MOROWALI, MERCUSUAR – Terkait video dugaan pelarangan salat Jumat oleh salah seorang Foreman (Pengawas) PT ITSS, perusahaan induk mereka PT Indonesia Morowali Industrial Park (IMIP) melalui jajaran direksinya, mengundang Majelis Ulama Indonesia (MUI) Kabupaten Morowali untuk memberikan penjelasan, Rabu (24/5/2017).

Pertemuan dipimpin oleh salah seorang direksi, Suparni Parto yang merupakan mantan Kapolda Sulawesi Tengah, dan sejumlah petinggi IMIP Group lainnya.
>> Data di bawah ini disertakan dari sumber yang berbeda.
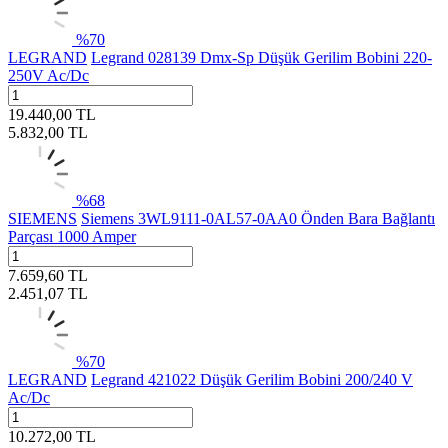
%
70
LEGRAND
Legrand 028139 Dmx-Sp Düşük Gerilim Bobini 220-
250V Ac/Dc
19.440,00
TL
5.832,00
TL
%
68
SIEMENS
Siemens 3WL9111-0AL57-0AA0 Önden Bara Bağlantı
Parçası 1000 Amper
7.659,60
TL
2.451,07
TL
%
70
LEGRAND
Legrand 421022 Düşük Gerilim Bobini 200/240 V
Ac/Dc
10.272,00
TL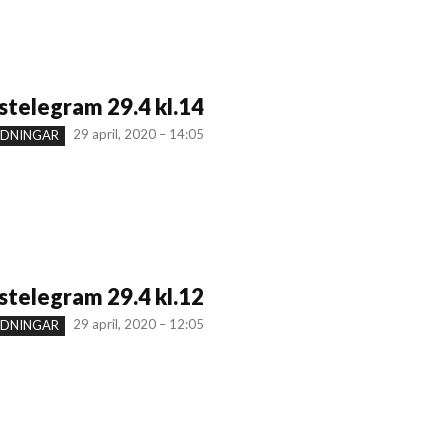
telegram 29.4 kl.14
29 april, 2020 – 14:05
NDNINGAR
telegram 29.4 kl.12
29 april, 2020 – 12:05
NDNINGAR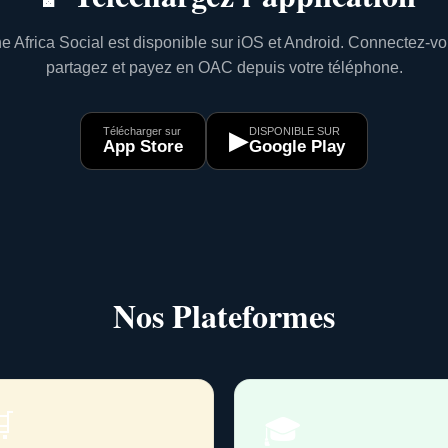
e Africa Social est disponible sur iOS et Android. Connectez-vo
partagez et payez en OAC depuis votre téléphone.
Télécharger sur
DISPONIBLE SUR
▶
App Store
Google Play
Nos Plateformes

🎓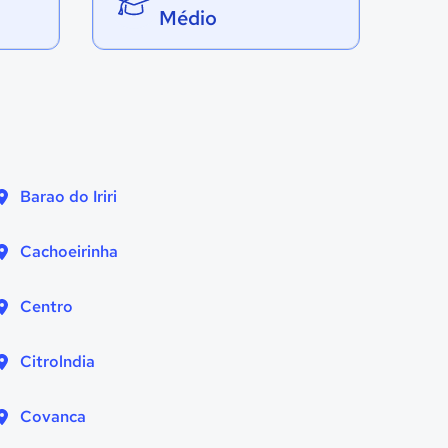
Médio
Barao do Iriri
Cachoeirinha
Centro
Citrolndia
Covanca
Sementara, Ketua MUI Morowali, H Mauluddin hadir langsung dalam pertemuan itu, diikuti pengurus lainnya, dan Pemerintah Kabupaten (Pemkab) Morowali diwakili oleh Asisten I, Bambang S Soerodjo.

Pihak PT IMIP Group memberikan penjelasan dan menjawab beberapa pertanyaan dari pihak MUI, kemudian dihasilkan lima pernyataan bersama, yakni pertama, tidak ada kebijakan perusahaan untuk melarang pelaksanaan salat lima waktu maupun salat Jumat. Kedua, perusahaan memberikan fasilitas rumah ibadah umat beragama, khususnya umat muslim.

Ketiga, perusahaan sangat berkomitmen untuk mendorong pelaksanaan ibadah keagamaan oleh karyawan di dalam perusahaan. Perusahaan memandang, pelaksanaan ibadah keagamaan merupakan bagian dari pembinaan mental spiritual karyawan, yang oleh karena itu sangat diperhatikan oleh perusahaan.

Keempat, perusahaan dan MUI bekerjasama dalam mengelola masalah keagamaan di dalam kawasan perusahaan. Terakhir, kejadian yang ada saat ini adalah masalah miskomunikasi dan telah diselesaikan secara bersama dengan Pemerintah Kabupaten Morowali dan Majelis Ulama Indonesia Kabupaten Morowali.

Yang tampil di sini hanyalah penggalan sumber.